Zwartboek (2006) / Black Book / ブラックブック

Black Book第二次世界大戦、占領下のオランダを描く

「美しいチューリップと水車のある、のどかな風景の広がるオランダ」―という、日本人の多くが頭に思い描くオランダのイメージとは異なり、この映画はなかなかに迫力のある、暗いスパイ映画です。監督は、『ロボコップ』を製作したポール・バーホーベン(Paul Verhoeven)。オランダに帰ったのち、サイエンス・フィクション映画ではなく、オランダの歴史映画を作ったという監督から祖国オランダへの愛を感じました。ナチス・ドイツの残酷さ・卑劣さ、そして憎しみは更なる憎しみを生む、ということをまざまざと見せつけられます。綺麗事一切なし、血も涙もない本当の「戦争」が表現されています。

ナチス・ドイツの犠牲になったのは

多くのユダヤ人がナチス・ドイツの犠牲になった、というのは歴史の授業等を通し皆学んだことでしょう。しかし、その占領下に置かれた国々もかなり苦しい時を過ごした、ということはあまりスポットが当てられず知らない人も多いかと思います。オランダは、ドイツの占領下に置かれた国のひとつで、この映画では占領されていたオランダの様子と、また侵略への彼らの対抗心が描かれています。
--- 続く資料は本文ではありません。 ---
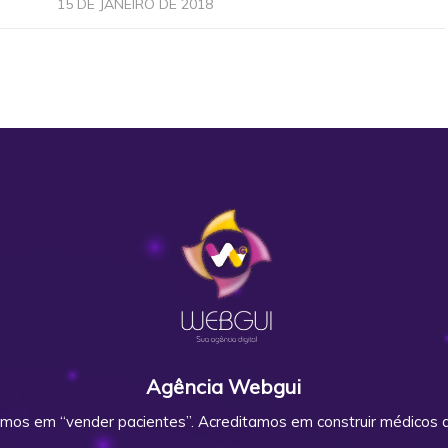
15 DE JANEIRO DE 2018
Agência Webgui
mos em “vender pacientes”. Acreditamos em construir médicos d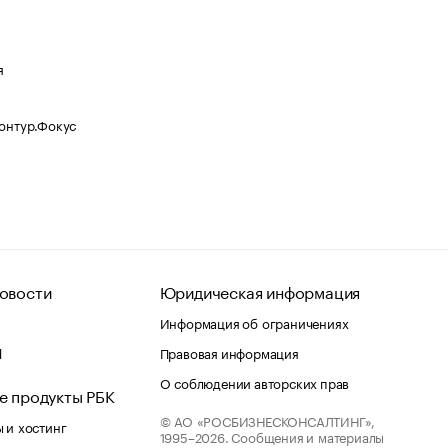
я
Контур.Фокус
овости
Юридическая информация
Информация об ограничениях
d
Правовая информация
О соблюдении авторских прав
е продукты РБК
© АО «РОСБИЗНЕСКОНСАЛТИНГ»,
 и хостинг
1995–2026.
Сообщения и материалы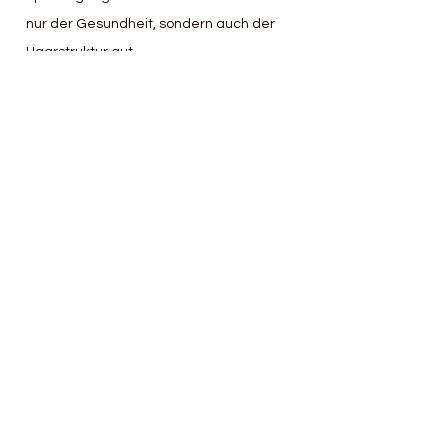
nur der Gesundheit, sondern auch der 
Haarstruktur gut.
Kopfhautpflege und Massage
Eine tägliche Kopfhautmassage regt die 
Durchblutung an und kann das 
Haarwachstum fördern. Pflegeprodukte 
wie 
Rezilin
 oder feuchtigkeitsspendende 
Conditioner helfen, die Kopfhaut gesund 
zu halten und Schuppenbildung 
vorzubeugen.
Haarschnitt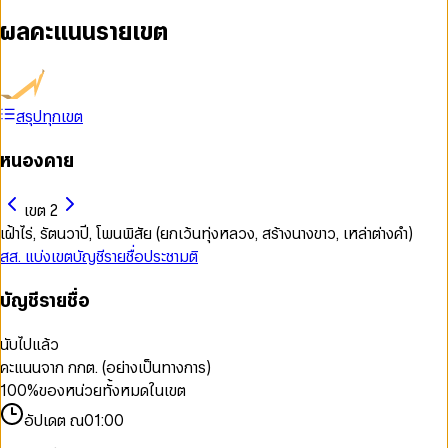
ผลคะแนนรายเขต
สรุปทุกเขต
หนองคาย
เขต 2
เฝ้าไร่, รัตนวาปี, โพนพิสัย (ยกเว้นทุ่งหลวง, สร้างนางขาว, เหล่าต่างคำ)
สส. แบ่งเขต
บัญชีรายชื่อ
ประชามติ
บัญชีรายชื่อ
นับไปแล้ว
คะแนนจาก กกต. (อย่างเป็นทางการ)
100
%
ของหน่วยทั้งหมดในเขต
อัปเดต ณ
01:00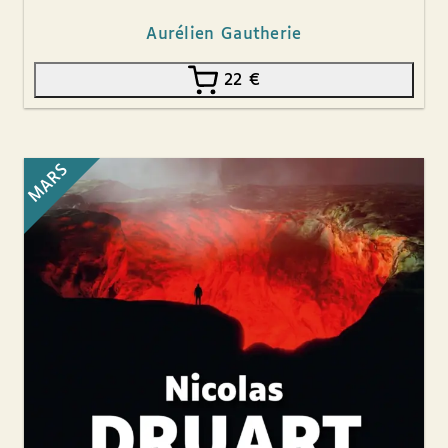
Aurélien Gautherie
22
€
MARS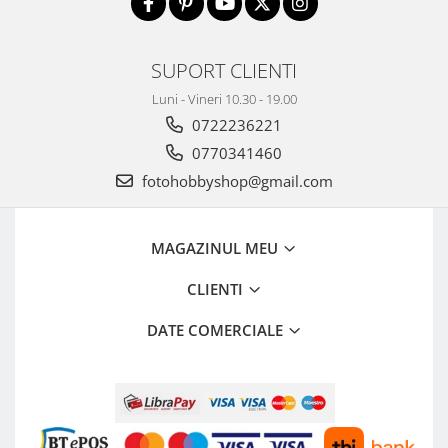
Aparate Foto Compacte (SH)
Obiective foto SECOND HAND
SUPORT CLIENTI
Obiective foto Mirrorless (SH)
Obiective foto DSLR (SH)
Luni - Vineri 10.30 - 19.00
Obiective foto SLR (pe film) (SH)
0722236221
Accesorii pentru obiective ,
0770341460
SECOND HAND
fotohobbyshop@gmail.com
Blitz-uri externe + accesorii ,
SECOND HAND
MAGAZINUL MEU
Blitz-uri studio , SECOND HAND
Imprimante SECOND HAND
CLIENTI
Video - Convertoare pe filet
DATE COMERCIALE
Acumulatori si incarcatoare S.H.
Adaptoare pentru compacte
Diverse S.H.
Genti, huse, curele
主人公のカリス・ファン・ハウテン(Carice van Houten)演じるエリスは、オランダに住むユダヤ人。ドイツ軍のいない土地へ家族とともに逃げようとする途中で、ドイツ軍に見つかり、エリス以外は皆殺しにされてしまいます。しかも、亡くなった犠牲者から金品を奪い取る非道行為を目の当たりにする彼女。ここから彼女のレジスタンス活動が始まります。オランダ人と手を組み、ドイツ人を欺きながら軍の中心に潜入します。

「女性」という新しい目線で

ナチス・ドイツの占領下に置かれた状況や、反ナチス・ドイツ映画として、「カサブランカ(Casablanca, 1942)」や「ナチスが最も恐れた男(Max Manus, 2008)」が挙げられますが、このブラックブックは女性が主人公という点で新しく、女性がその美しさやしたたかさ、賢さを武器に、戦場という男性社会の中心に切り込んでいく様子を描きます。時には仲間とも衝突しながら交渉する逞しい彼女。彼女のように美しくありながらしたたかに生きたいものです。

10年前のマティアス・スーナールツ

嬉しい発見が。若かりし頃のマティアス・スーナールツ(Matthias Schoenaerts)。以前書いたブログ『De rouille et d’os / 君と歩く世界 』で、「ベルギー出身ということなので、もしかするとドイツ語なんかも話せたりしてね・・・。」と推測していたのですが、やはり話せたようです。3カ国語を駆使する彼。さすがです。